Pese a la contumacia del presidente George Bush en la defensa de sus imaginarios argumentos sobre Irak, resulta evidente que Washington busca una nueva estrategia que le permita una anticipada salida del país árabe lo menos desairada posible. Lo hace necesario la creciente impaciencia de la opinión pública estadounidense, cada vez más reacia a escuchar explicaciones que no incluyan un calendario de retirada, y del propio Congreso, donde hasta en las filas republicanas se exige un cambio de rumbo.
Es cierto que los lugares comunes se mantienen. Y que tanto Bush como sus generales y sus diplomáticos siguen evitando pronunciarse sobre un proyecto de retirada. Esta misma semana, el presidente ha vuelto a insistir en que en Irak se decide la batalla global contra el terrorismo islamista. Y el nuevo plan de guerra del jefe militar sobre el terreno, general David Petraeus, que suscribe el embajador en Bagdad, Ryan Crocker, prevé en sus líneas básicas que al menos durante dos años más será necesaria una abultada presencia militar estadounidense.

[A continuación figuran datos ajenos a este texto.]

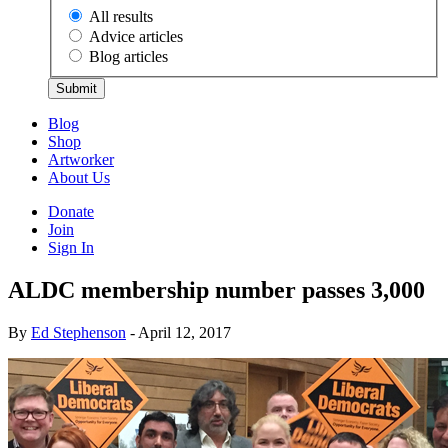
All results
Advice articles
Blog articles
Submit
Blog
Shop
Artworker
About Us
Donate
Join
Sign In
ALDC membership number passes 3,000
By
Ed Stephenson
- April 12, 2017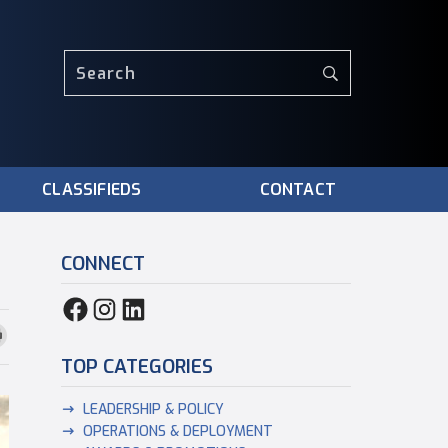
CLASSIFIEDS
CONTACT
CONNECT
TOP CATEGORIES
LEADERSHIP & POLICY
OPERATIONS & DEPLOYMENT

Pero a la vez que recita su mantra, la Casa Blanca sabe que no puede mantener mucho más tiempo su situación agónica en Irak, donde en medio de la vorágine y el manifiesto sectarismo del Gobierno, las tropas americanas, cada vez con más y más frecuentes bajas, apenas dan de sí para evitar el estallido de una guerra civil generalizada. Sideralmente lejos ya de los triunfalistas planteamientos iniciales, Bush se ve apremiado en la búsqueda de otra salida, porque resulta obvio a estas alturas que la prolongación al menos dos años del masivo despliegue de EE UU en el tronchado país árabe no traerá consigo esa victoria en la que afirma creer.